Central tied with six other universities and colleges for sixth place, including institutions like Auburn University and Michigan State University.
UCO President Don Betz praised the university’s ongoing commitment to student engagement. “At Central, we believe that engagement, through strong and meaningful connections, is vital to student success,” Betz said. “Our faculty and staff consider students their first priority, and we are proud to be recognized for our dedication in preparing students to become engaged citizens and leaders, helping to serve and advance our local and global communities.”
Jeff King, Ed.D., executive director for UCO’s Center for Excellence in Transformative Teaching and Learning, said the rankings also highlight the success of Central’s transformative learning endeavors. “The Wall Street Journal/Times Higher Education U.S. College Rankings show something UCO has recognized for a long time – student engagement on our campus is one of our strengths,” King said.

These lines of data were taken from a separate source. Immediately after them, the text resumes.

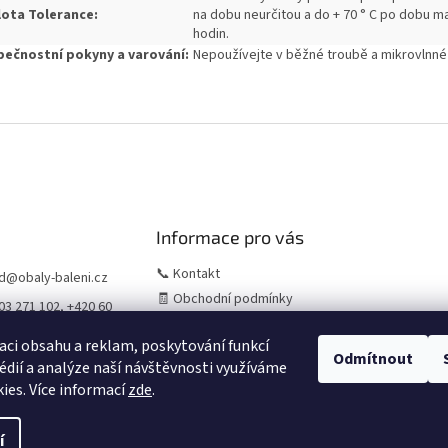
ota Tolerance:
na dobu neurčitou a do + 70 ° C po dobu m
hodin.
ečnostní pokyny a varování:
Nepoužívejte v běžné troubě a mikrovlnné
Informace pro vás
📞 Kontakt
d
@
obaly-baleni.cz
🧾 Obchodní podmínky
03 271 102, +420 60
🛒 Jak nakupovat
956
aci obsahu a reklam, poskytování funkcí
⚠️ Zásady práce s osobními
Odmítnout
édií a analýze naší návštěvnosti využíváme
údaji (GDPR)
ies. Více informací
zde
.
ždy
í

“We’re also aware of the ways in which UCO’s Student Transformative Learning Record (STLR) initiative has contributed to increased student engagement with our Central Six Tenets. It’s wonderful to again receive recognition nationally and internationally for the difference STLR is making at UCO.”
The Wall Street Journal and Times Higher Education determine the rankings for school engagement by scoring colleges on how engaged students feel they are with their professors and their education. These scores derive from seven questions on the Times Higher Education U.S. Student Survey, given to 100,000 current university and college students, with a minimum of 50 students surveyed for each school ranked.
Survey questions about engagement explored how challenging classes were, the level to which classes prompted critical thinking and student connections to the real world, the amount of student interaction between faculty and fellow students, and whether students were likely or unlikely to recommend their college or university to a friend. Engagement rankings also included the number of degree program subjects the school offered.